Two years ago, the young Swiss singer, violinist and composer Chiara Dubey released an album entitled ‘Constellations’. A starry sky adorns the cover – so here, too, it’s about a special interaction that is under a good star. But how, you might now ask, do we get from album covers to a company that makes furniture?
To understand this, one could take a journey, even a trip back in time, to the year 1890 and to Steinheim an der Murr in Württemberg, Germany. In the last century, this town in the district of Ludwigsburg became an important centre of chair manufacturing. Even today, the history of seven chair factories can be seen in the local museum. The Lucas Schnaidt 1890 furniture factory is located in the immediate vicinity.
The company has made the year of its founding, 1890, an integral part of its branding. On the simply designed homepage of its website, a film welcomes visitors right at the top, presenting calm visuals and close-ups of a carefully curated selection of furniture.
The close-ups in particular make the precision craftsmanship of seams, wood grains, weaves and leather quality clear. The careful recordings are accompanied by Chiara Dubey’s musical composition ‘Age’, which can be found on the aforementioned album ‘Constellations’. And here, too, it’s about constellations, connections and references – in the concrete as well as the figurative sense.
Four illustrious names are highlighted, black on white, in generous, simple typography on the homepage: Peter Zumthor, Frei Otto, Karl Friedrich Schinkel and Simon Husslein. Among the four named are two Pritzker Prize winners, Frei Otto and Peter Zumthor. An impressive quartet that can also be interpreted in other ways – for here, too, an arc is drawn from the 19th century (Schinkel) to the present (Husslein).
The institutions and buildings in which objects from the furniture manufacturer can be found are also renowned, for example, Bellevue Palace as the seat of the Federal President, Villa Hammerschmidt and the Chancellor’s Bungalow in Bonn as well as the Kunsthaus Bregenz in Austria and the Bundeshaus Bern in Switzerland.
The German company’s good relations with Switzerland are no coincidence and can be traced back to the managing director and owner, Markus Landolt. He worked for many years in the same position for the oldest Swiss furniture manufacturer Horgenglarus, successfully restructured the company and sold it in 2012. Four years later, he acquired Lucas Schnaidt 1890.
Landolt’s contact with Peter Zumthor also stem from his time at Horgenglarus. The architect certainly needs no further introduction here. His thermal baths in Vals, the design for the Kolumba Museum in Cologne and his extension for the Fondation Beyeler in Riehen near Basel, which is currently being realised, are all masterful examples of well-thought-out, characterful architecture which point to a keen feeling for space, function and material.

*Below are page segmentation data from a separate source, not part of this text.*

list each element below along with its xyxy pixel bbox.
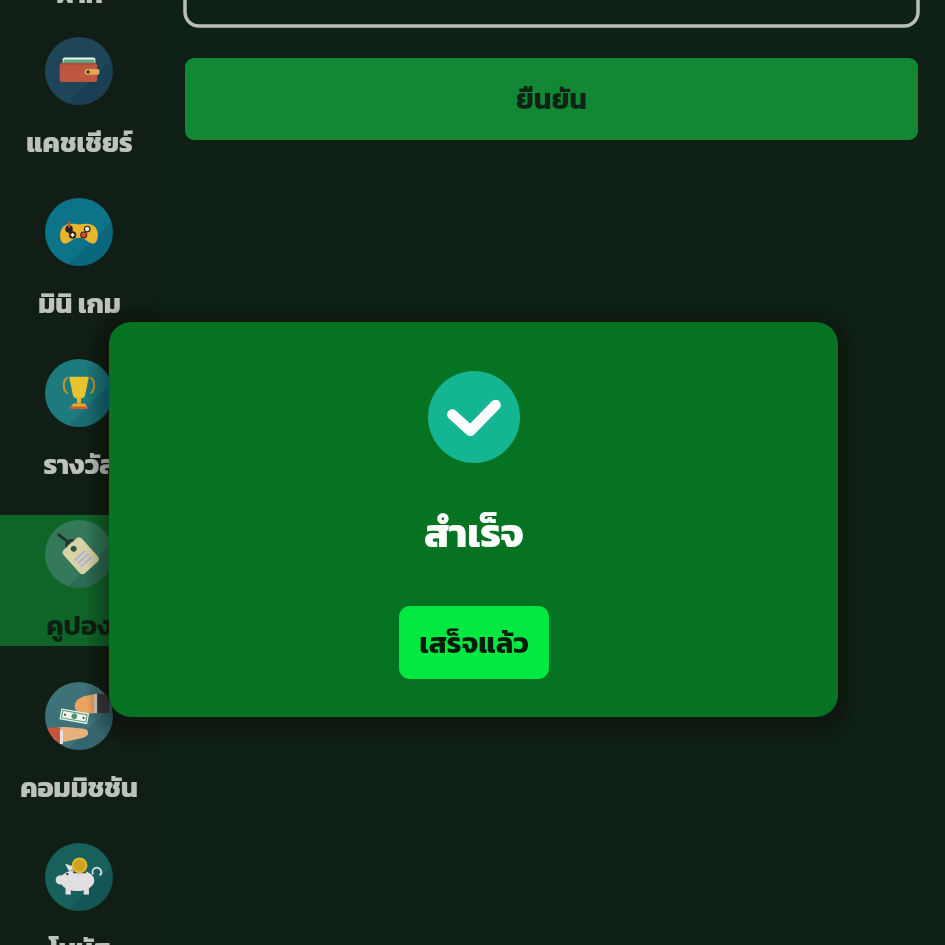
staticText: โบนัส [49,928,110,945]
button[interactable]: คูปอง [0,515,158,646]
staticText: คอมมิชชัน [20,767,138,807]
staticText: ยืนยัน [516,78,587,120]
button[interactable]: ยืนยัน [185,58,918,140]
staticText: รางวัล [43,444,116,484]
staticText: คูปอง [46,605,113,645]
button[interactable]: Amount input field [185,0,918,26]
button[interactable]: แคชเชียร์ [0,32,158,163]
button[interactable]: โบนัส [0,838,158,945]
staticText: แคชเชียร์ [26,122,133,162]
staticText: เสร็จแล้ว [419,621,529,664]
button[interactable]: เสร็จแล้ว [399,606,549,679]
staticText: สำเร็จ [424,503,524,563]
staticText: ฝาก [56,0,103,3]
button[interactable]: มินิ เกม [0,193,158,324]
staticText: มินิ เกม [38,283,121,323]
button[interactable]: คอมมิชชัน [0,677,158,808]
button[interactable]: รางวัล [0,354,158,485]
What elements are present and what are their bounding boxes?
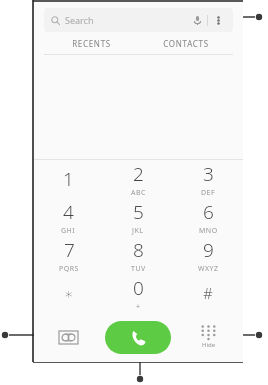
button[interactable]: More options [210,12,226,28]
button[interactable]: Call [105,321,171,354]
button[interactable]: Search [44,8,233,32]
button[interactable]: 9 [173,236,243,274]
staticText: TUV [131,264,146,274]
staticText: 5 [133,199,144,225]
staticText: MNO [199,226,218,236]
button[interactable]: Voice search [189,12,205,28]
staticText: WXYZ [198,264,219,274]
button[interactable]: ∗ [34,274,103,312]
staticText: # [203,283,213,303]
staticText: 4 [63,199,74,225]
button[interactable]: 0 [103,274,173,312]
staticText: GHI [61,226,76,236]
staticText: CONTACTS [163,38,209,49]
button[interactable]: 4 [34,198,103,236]
button[interactable]: 2 [103,160,173,198]
staticText: JKL [132,226,144,236]
button[interactable]: # [173,274,243,312]
button[interactable]: 8 [103,236,173,274]
staticText: DEF [201,188,216,198]
staticText: 1 [63,166,74,192]
button[interactable]: 6 [173,198,243,236]
staticText: Search [65,14,94,26]
staticText: 7 [64,237,75,263]
staticText: Hide [202,341,216,349]
staticText: 0 [133,275,144,301]
button[interactable]: RECENTS [44,32,138,54]
staticText: ABC [131,188,146,198]
staticText: + [136,302,141,312]
button[interactable]: Hide dialpad [173,312,243,362]
button[interactable]: CONTACTS [138,32,233,54]
button[interactable]: 5 [103,198,173,236]
staticText: 8 [133,237,144,263]
staticText: 2 [133,161,144,187]
staticText: 3 [203,161,214,187]
staticText: ∗ [64,285,74,302]
button[interactable]: Voicemail [34,312,103,362]
staticText: 6 [203,199,214,225]
staticText: RECENTS [72,38,111,49]
staticText: PQRS [59,264,79,274]
staticText: 9 [203,237,214,263]
button[interactable]: 3 [173,160,243,198]
button[interactable]: 7 [34,236,103,274]
button[interactable]: 1 [34,160,103,198]
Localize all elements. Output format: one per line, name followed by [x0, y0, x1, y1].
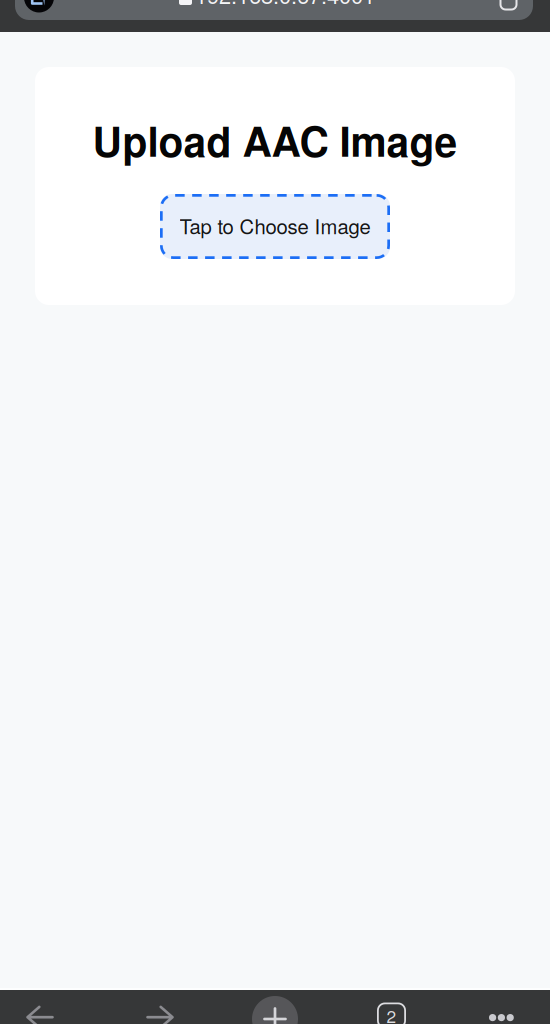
button[interactable]: More	[489, 1014, 514, 1021]
button[interactable]: Tap to Choose Image	[160, 194, 390, 259]
staticText: 2	[386, 1003, 396, 1024]
staticText: Tap to Choose Image	[180, 211, 370, 240]
staticText: Upload AAC Image	[92, 111, 458, 169]
button[interactable]: Share	[499, 0, 518, 7]
button[interactable]: Back	[26, 1006, 54, 1024]
button[interactable]: Address	[15, 0, 533, 20]
button[interactable]: Forward	[146, 1006, 174, 1024]
staticText: 192.168.0.67:4001	[195, 0, 375, 10]
button[interactable]: New Tab	[252, 996, 298, 1024]
button[interactable]: Page Settings	[24, 0, 54, 12]
button[interactable]: Tabs	[377, 1002, 406, 1024]
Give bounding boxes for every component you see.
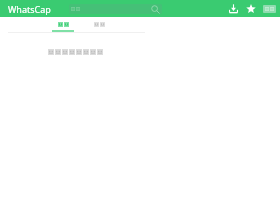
button[interactable]: Menu — [260, 0, 278, 17]
button[interactable] — [69, 4, 162, 14]
staticText: WhatsCap — [8, 3, 51, 15]
button[interactable]: Download — [224, 0, 242, 17]
button[interactable] — [90, 17, 109, 27]
button[interactable]: Favorites — [242, 0, 260, 17]
button[interactable] — [48, 17, 78, 32]
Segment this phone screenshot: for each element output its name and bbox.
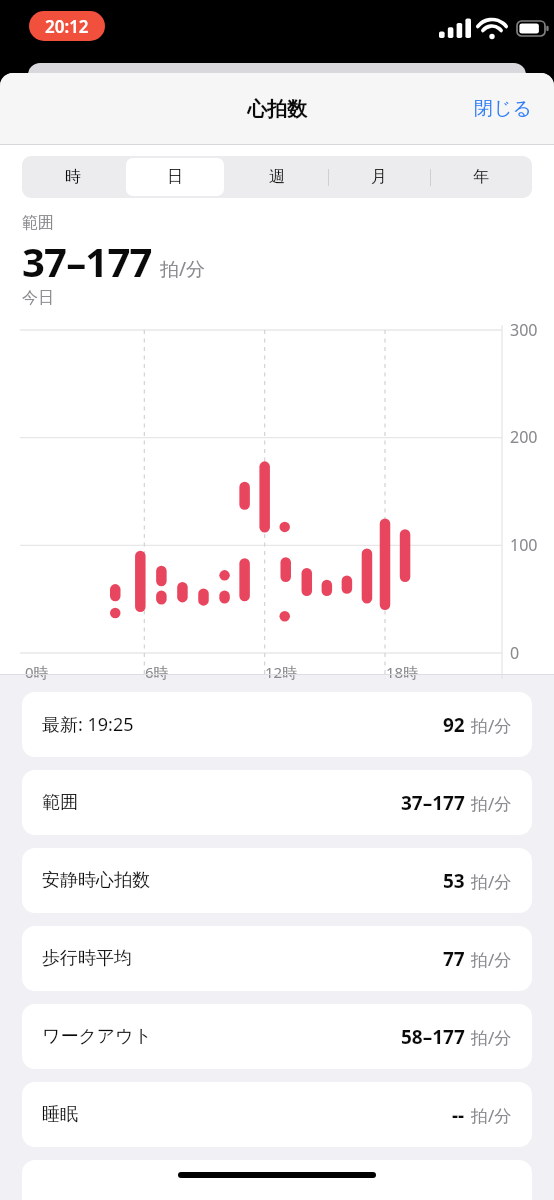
button[interactable]: 歩行時平均 [22,926,532,991]
staticText: 77 [443,946,465,972]
staticText: 92 [443,712,465,738]
staticText: 12時 [265,662,298,682]
staticText: 最新: 19:25 [42,712,134,737]
staticText: 拍/分 [471,792,512,815]
staticText: 300 [510,319,538,341]
staticText: 月 [371,167,387,187]
button[interactable]: 月 [328,156,430,198]
staticText: 週 [269,167,285,187]
staticText: 6時 [145,662,169,682]
button[interactable] [22,1160,532,1200]
staticText: 年 [473,167,489,187]
staticText: 閉じる [474,97,532,121]
staticText: 53 [443,868,465,894]
staticText: 20:12 [45,15,89,38]
staticText: 範囲 [42,791,78,814]
staticText: 拍/分 [471,870,512,893]
button[interactable]: 閉じる [452,82,554,136]
staticText: 範囲 [22,213,54,233]
staticText: 100 [510,534,538,556]
staticText: 安静時心拍数 [42,869,150,892]
staticText: 拍/分 [471,948,512,971]
staticText: 日 [167,167,183,187]
staticText: 18時 [386,662,419,682]
staticText: 58–177 [401,1024,465,1050]
staticText: 37–177 [401,790,465,816]
staticText: 拍/分 [471,714,512,737]
staticText: 0 [510,642,520,664]
staticText: 37–177 [22,234,152,288]
staticText: 時 [65,167,81,187]
button[interactable]: 週 [226,156,328,198]
staticText: 睡眠 [42,1103,78,1126]
staticText: 心拍数 [247,97,307,122]
button[interactable]: 時 [22,156,124,198]
staticText: 0時 [25,662,49,682]
staticText: 200 [510,426,538,448]
staticText: 歩行時平均 [42,947,132,970]
button[interactable]: 睡眠 [22,1082,532,1147]
button[interactable]: 安静時心拍数 [22,848,532,913]
staticText: 今日 [22,288,54,308]
staticText: ワークアウト [42,1025,153,1048]
button[interactable]: 日 [124,156,226,198]
other: Home indicator [178,1172,376,1178]
button[interactable]: ワークアウト [22,1004,532,1069]
button[interactable]: 年 [430,156,532,198]
button[interactable]: 範囲 [22,770,532,835]
staticText: -- [452,1102,465,1128]
staticText: 拍/分 [160,256,206,282]
staticText: 拍/分 [471,1104,512,1127]
button[interactable]: 最新: 19:25 [22,692,532,757]
staticText: 拍/分 [471,1026,512,1049]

The story of Zumthor’s ‘Haldenstein Chair’ is interesting in many ways – and at the same time a typical one for the furniture manufacturer. The design, in fact, was not intended to go into series production. Zumthor designed it for his own home in Haldenstein – hence the name of the chair – and more precisely, for his kitchen.
Landolt continues with the story: “I practically begged Peter Zumthor to let me produce this chair. What perhaps convinced him was our approach to really rethinking this seating sculpture in terms of the workmanship and the materials chosen – to raise its production quality to a level that really does it justice.”
The chair comes in two finishes, a light one and a dark variation called ‘Haldenstein Ebony’. Both are distinctive in that they are upholstered in hand-sewn, vegetable-tanned young bull leather from southern Germany and the upholstery is made of natural rubber and natural coconut. Further comfort is provided by a Nosag under-springing on the seat and back. The turned chair legs are made of solid German pear wood that has been vegetable waxed, oiled and hand polished.
Each piece is numbered and certified with embossing, its seat height is 45.5 cm and it weighs 9 kg. But these are just numbers, the chair’s true quality is felt in the sitting – or even better, the owning.